Britons get back in the savings habit

May 20, 2009

After years of rapidly increasing debt levels, latest research from Mintel finds one in five Brits plan to enter a savings spree.
While almost a third of people (30%) are unable to save through lack of funds, and over one in five (22%) is concentrating on paying off debt, new research from Mintel finds the stage is being set for a savings extravaganza.  Indeed, toady, as many as 6 million Brits (13%) intend to increase their savings in the next year or so, while a further 3 million people (6%) who are not current savers intend to start saving soon.
And after the years of investing in property, the research shows just (6%) of Brits preferring to invest in bricks and mortar or equities rather than a savings account.  Today, more than 30 million adults hold a savings account.
Toby Clark, Head of Financial services at Mintel said:
“Pre-credit crunch, the idea of building up rainy day savings was starting to look a little old hat – it seemed much easier to turn to cheap credit or to release a little more money by remortgaging. As credit has become harder to find and the economic climate more uncertain, though, people seem to be rediscovering the savings habit. “
Given the impact of the credit crunch and the weak economic climate, it is not too surprising that so many people feel they do not have the money available to save. A combination of rising unemployment, low personal income growth and the overhang of consumer debt is creating a tough economic climate. But fear of financial uncertainty is stimulating a rise in precautionary saving and limited credit availability is also increasing the need for consumers to save.
With almost 15 million Brits saying they would like to save on a regular basis but cannot do so through lack of funds, it is clear there is a strong latent demand for saving schemes that encourage people to put aside relatively small amounts of cash on a regular basis. ” adds Toby.
The research also shows a relatively high degree of consumer apathy, within the deposit-based savings market. Four in ten adults who hold a savings account say they have had their savings with the same company for most of their lives. In addition, as many as (14%) of savers also admit that they don’t always keep up with interest-rate changes. Almost one in ten account holders said they tend to move their savings about to get the best rates, while one in 14 use price-comparison websites to find the best available rates.
” over the last decade or so, there has been a decline in the level of customer inertia, and savings account providers can now no longer take their customers’ loyalty for granted” . 

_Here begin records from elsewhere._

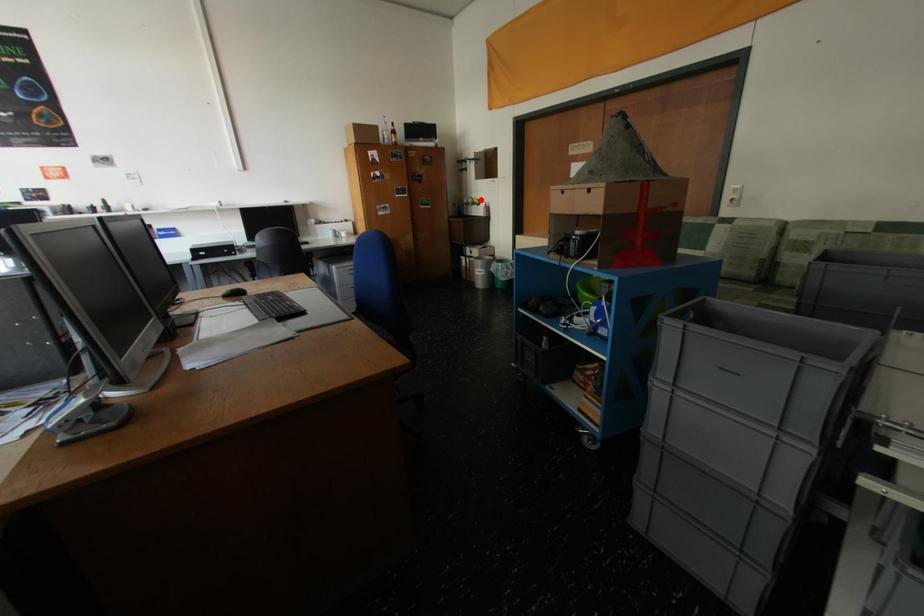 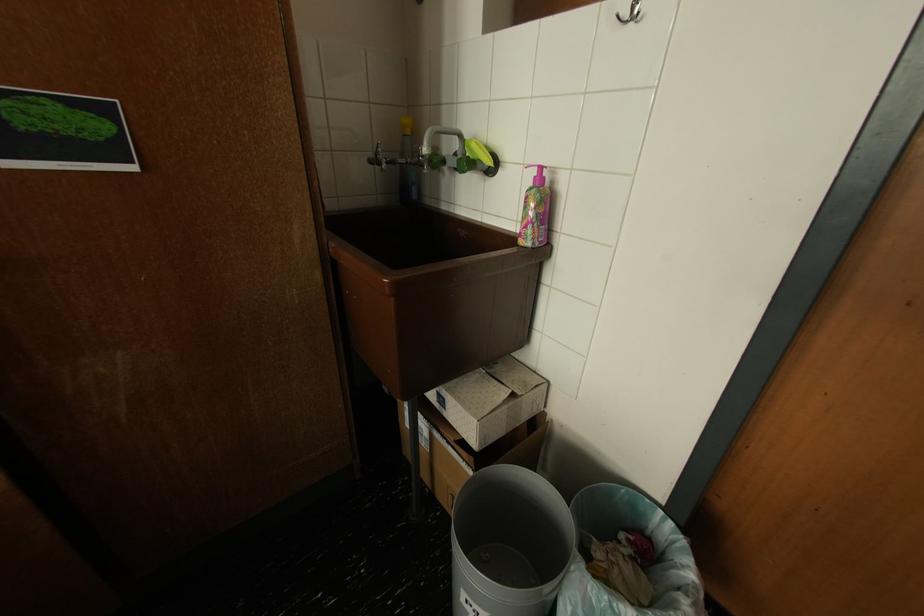 Locate, in the second image, the point that corresponds to the highlighted location in the first image.

(468, 138) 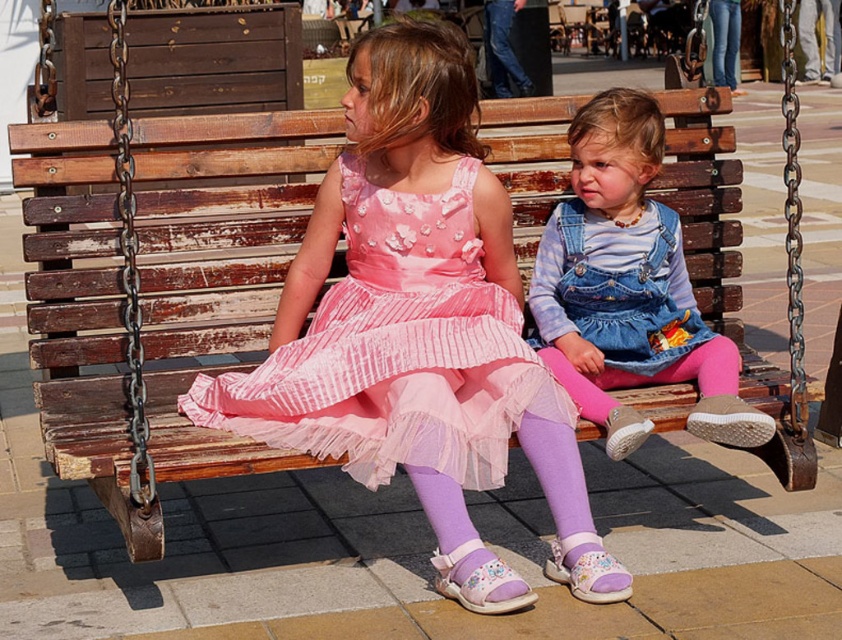 Does point (198, 472) come in front of point (632, 241)?

That is True.

What do you see at coordinates (78, 317) in the screenshot? Image resolution: width=842 pixels, height=640 pixels. I see `wooden swing at center` at bounding box center [78, 317].

Identify the location of wooden swing at center. This screenshot has width=842, height=640. (78, 317).

Between point (498, 444) and point (640, 195), which one is positioned behind?

The point (640, 195) is more distant.

Locate an element on the screen. This screenshot has height=640, width=842. pink tulle dress at center is located at coordinates (397, 349).

Locate an element on the screen. pink tulle dress at center is located at coordinates (397, 349).

Where is `pink tulle dress at center`? This screenshot has width=842, height=640. pink tulle dress at center is located at coordinates (397, 349).

This screenshot has width=842, height=640. I want to click on wooden swing at center, so pos(78,317).

Which of these two, wooden swing at center or pink tulle dress at center, stands taller?

With more height is wooden swing at center.

In order to click on wooden swing at center in this screenshot , I will do (78, 317). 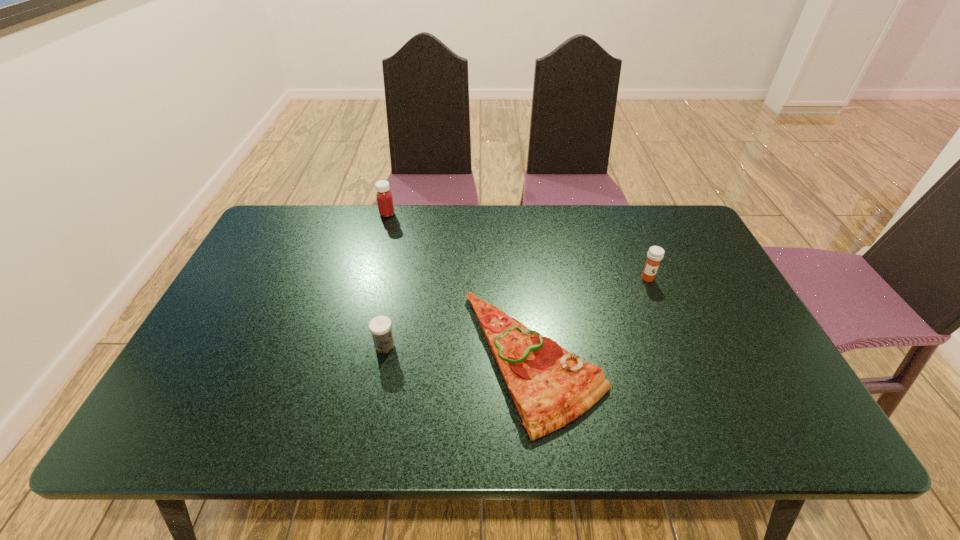 Locate an element on the screen. The width and height of the screenshot is (960, 540). free space between the pizza and the nearest medicine is located at coordinates (459, 353).

Image resolution: width=960 pixels, height=540 pixels. Find the location of `empty location between the shortest object and the second medicine from left to right`. empty location between the shortest object and the second medicine from left to right is located at coordinates (459, 353).

Where is `vacant area that lies between the shortest object and the leftmost object`? This screenshot has height=540, width=960. vacant area that lies between the shortest object and the leftmost object is located at coordinates (461, 287).

Where is `free space between the farthest medicine and the second shortest object`? free space between the farthest medicine and the second shortest object is located at coordinates (386, 280).

Where is `free space between the rightmost medicine and the leftmost medicine`? free space between the rightmost medicine and the leftmost medicine is located at coordinates (517, 246).

Find the location of a particular element. Image resolution: width=960 pixels, height=540 pixels. free space between the pizza and the second nearest medicine is located at coordinates (590, 319).

You are a GUI agent. You are given a task and a screenshot of the screen. Output one action in this format:
    pyautogui.click(x=<x>, y=<y>)
    Task: Click on the unoccupied position between the pizza and the nearest medicine
    Image resolution: width=960 pixels, height=540 pixels.
    Given the screenshot: What is the action you would take?
    pyautogui.click(x=459, y=353)

Identify the location of free space between the second object from right to left and the second medicine from right to left. Image resolution: width=960 pixels, height=540 pixels. (459, 353).

The width and height of the screenshot is (960, 540). What are the coordinates of `free spot between the rightmost medicine and the pizza` in the screenshot? It's located at (590, 319).

You are a GUI agent. You are given a task and a screenshot of the screen. Output one action in this format:
    pyautogui.click(x=<x>, y=<y>)
    Task: Click on the vacant area that lies between the second farthest medicine and the third tallest object
    This screenshot has height=540, width=960.
    Given the screenshot: What is the action you would take?
    pyautogui.click(x=516, y=312) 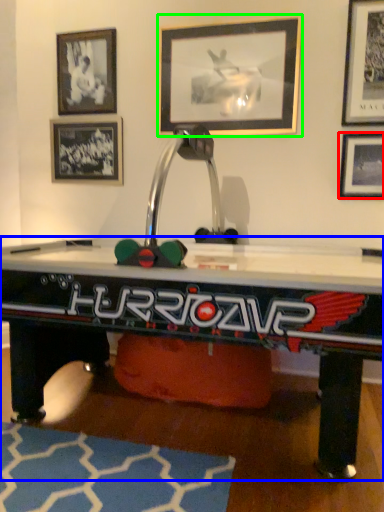 Question: Based on their relative distances, which object is nearer to picture frame (highlighted by a red box)? Choose from table (highlighted by a blue box) and picture frame (highlighted by a green box).

Choices:
 (A) table
 (B) picture frame

Answer: (B) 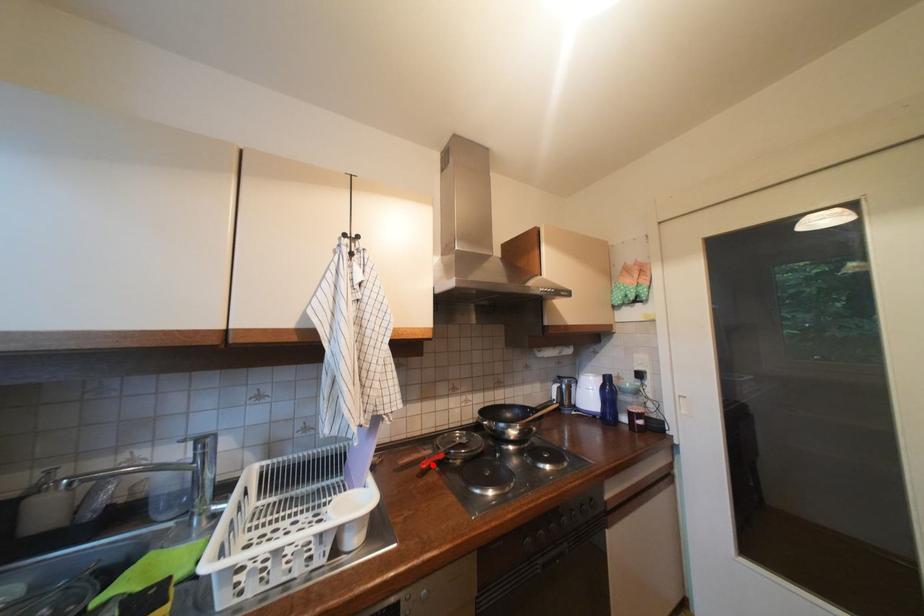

The research also highlights the impact that the credit crunch and weak economic conditions have had on the savings market. Almost one in ten respondents has moved their savings to within the government’s guaranteed limits, while one in 20 has moved their savings due to fears over their provider’s financial stability.
One potentially positive impact of the recession is that it is likely to encourage precautionary saving as people try to establish a buffer in order to protect themselves from the financial uncertainties of the current economic climate. One in 14 savers said that the downturn has encouraged them to either start saving or save more, which equates to more than 2 million consumers.